Problem to solve
Give the data again exactly as written, without any of its pictures.

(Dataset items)
# # #

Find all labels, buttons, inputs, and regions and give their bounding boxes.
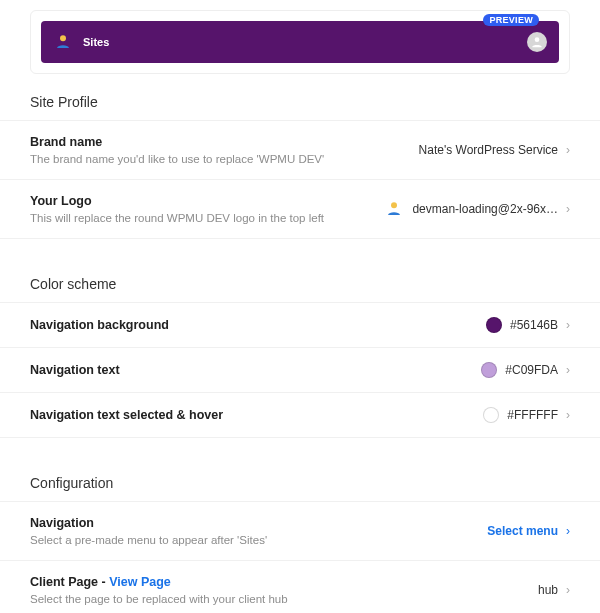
- chevron-right-icon: ›: [566, 583, 570, 597]
- section-heading-configuration: Configuration: [30, 475, 570, 491]
- row-desc: The brand name you'd like to use to repl…: [30, 153, 419, 165]
- svg-point-0: [60, 35, 66, 41]
- color-swatch: [481, 362, 497, 378]
- row-value: devman-loading@2x-96x…: [412, 202, 558, 216]
- row-value: #C09FDA: [505, 363, 558, 377]
- row-nav-text[interactable]: Navigation text #C09FDA ›: [0, 347, 600, 392]
- row-value: #56146B: [510, 318, 558, 332]
- preview-nav-bar: Sites: [41, 21, 559, 63]
- row-value: hub: [538, 583, 558, 597]
- row-desc: Select a pre-made menu to appear after '…: [30, 534, 487, 546]
- section-heading-site-profile: Site Profile: [30, 94, 570, 110]
- row-desc: This will replace the round WPMU DEV log…: [30, 212, 384, 224]
- row-value: Nate's WordPress Service: [419, 143, 558, 157]
- color-swatch: [486, 317, 502, 333]
- row-brand-name[interactable]: Brand name The brand name you'd like to …: [0, 120, 600, 179]
- svg-point-2: [391, 202, 397, 208]
- chevron-right-icon: ›: [566, 524, 570, 538]
- row-value: #FFFFFF: [507, 408, 558, 422]
- svg-point-1: [535, 37, 540, 42]
- row-title: Brand name: [30, 135, 419, 149]
- row-title: Navigation background: [30, 318, 486, 332]
- row-title: Your Logo: [30, 194, 384, 208]
- chevron-right-icon: ›: [566, 408, 570, 422]
- chevron-right-icon: ›: [566, 318, 570, 332]
- select-menu-link[interactable]: Select menu: [487, 524, 558, 538]
- row-client-page[interactable]: Client Page - View Page Select the page …: [0, 560, 600, 613]
- chevron-right-icon: ›: [566, 143, 570, 157]
- row-your-logo[interactable]: Your Logo This will replace the round WP…: [0, 179, 600, 238]
- chevron-right-icon: ›: [566, 202, 570, 216]
- color-swatch: [483, 407, 499, 423]
- avatar-icon[interactable]: [527, 32, 547, 52]
- row-nav-background[interactable]: Navigation background #56146B ›: [0, 302, 600, 347]
- section-heading-color-scheme: Color scheme: [30, 276, 570, 292]
- preview-badge: PREVIEW: [483, 14, 539, 26]
- brand-logo-icon: [53, 32, 73, 52]
- row-desc: Select the page to be replaced with your…: [30, 593, 538, 605]
- row-title-prefix: Client Page -: [30, 575, 109, 589]
- preview-nav-title: Sites: [83, 36, 527, 48]
- row-title: Navigation: [30, 516, 487, 530]
- chevron-right-icon: ›: [566, 363, 570, 377]
- view-page-link[interactable]: View Page: [109, 575, 171, 589]
- row-title: Navigation text selected & hover: [30, 408, 483, 422]
- row-title: Client Page - View Page: [30, 575, 538, 589]
- preview-card: PREVIEW Sites: [30, 10, 570, 74]
- row-nav-text-selected[interactable]: Navigation text selected & hover #FFFFFF…: [0, 392, 600, 437]
- logo-thumbnail-icon: [384, 199, 404, 219]
- row-navigation[interactable]: Navigation Select a pre-made menu to app…: [0, 501, 600, 560]
- row-title: Navigation text: [30, 363, 481, 377]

# # #

Expected answer
Find all labels, buttons, inputs, and regions and give their bounding boxes.
- chevron-right-icon: ›: [566, 583, 570, 597]
- section-heading-configuration: Configuration: [30, 475, 570, 491]
- row-desc: The brand name you'd like to use to repl…: [30, 153, 419, 165]
- svg-point-0: [60, 35, 66, 41]
- color-swatch: [481, 362, 497, 378]
- row-value: devman-loading@2x-96x…: [412, 202, 558, 216]
- row-value: #C09FDA: [505, 363, 558, 377]
- row-nav-text[interactable]: Navigation text #C09FDA ›: [0, 347, 600, 392]
- row-value: #56146B: [510, 318, 558, 332]
- preview-nav-bar: Sites: [41, 21, 559, 63]
- row-value: hub: [538, 583, 558, 597]
- row-desc: Select a pre-made menu to appear after '…: [30, 534, 487, 546]
- section-heading-site-profile: Site Profile: [30, 94, 570, 110]
- row-desc: This will replace the round WPMU DEV log…: [30, 212, 384, 224]
- row-value: Nate's WordPress Service: [419, 143, 558, 157]
- color-swatch: [486, 317, 502, 333]
- row-brand-name[interactable]: Brand name The brand name you'd like to …: [0, 120, 600, 179]
- svg-point-2: [391, 202, 397, 208]
- chevron-right-icon: ›: [566, 524, 570, 538]
- row-value: #FFFFFF: [507, 408, 558, 422]
- svg-point-1: [535, 37, 540, 42]
- row-title: Brand name: [30, 135, 419, 149]
- row-title: Navigation background: [30, 318, 486, 332]
- row-title: Your Logo: [30, 194, 384, 208]
- chevron-right-icon: ›: [566, 408, 570, 422]
- chevron-right-icon: ›: [566, 318, 570, 332]
- select-menu-link[interactable]: Select menu: [487, 524, 558, 538]
- row-client-page[interactable]: Client Page - View Page Select the page …: [0, 560, 600, 613]
- chevron-right-icon: ›: [566, 143, 570, 157]
- row-your-logo[interactable]: Your Logo This will replace the round WP…: [0, 179, 600, 238]
- chevron-right-icon: ›: [566, 202, 570, 216]
- color-swatch: [483, 407, 499, 423]
- avatar-icon[interactable]: [527, 32, 547, 52]
- row-nav-background[interactable]: Navigation background #56146B ›: [0, 302, 600, 347]
- section-heading-color-scheme: Color scheme: [30, 276, 570, 292]
- preview-badge: PREVIEW: [483, 14, 539, 26]
- brand-logo-icon: [53, 32, 73, 52]
- row-desc: Select the page to be replaced with your…: [30, 593, 538, 605]
- row-title-prefix: Client Page -: [30, 575, 109, 589]
- preview-nav-title: Sites: [83, 36, 527, 48]
- row-title: Navigation: [30, 516, 487, 530]
- chevron-right-icon: ›: [566, 363, 570, 377]
- view-page-link[interactable]: View Page: [109, 575, 171, 589]
- row-title: Navigation text selected & hover: [30, 408, 483, 422]
- row-title: Client Page - View Page: [30, 575, 538, 589]
- preview-card: PREVIEW Sites: [30, 10, 570, 74]
- row-nav-text-selected[interactable]: Navigation text selected & hover #FFFFFF…: [0, 392, 600, 437]
- logo-thumbnail-icon: [384, 199, 404, 219]
- row-navigation[interactable]: Navigation Select a pre-made menu to app…: [0, 501, 600, 560]
- row-title: Navigation text: [30, 363, 481, 377]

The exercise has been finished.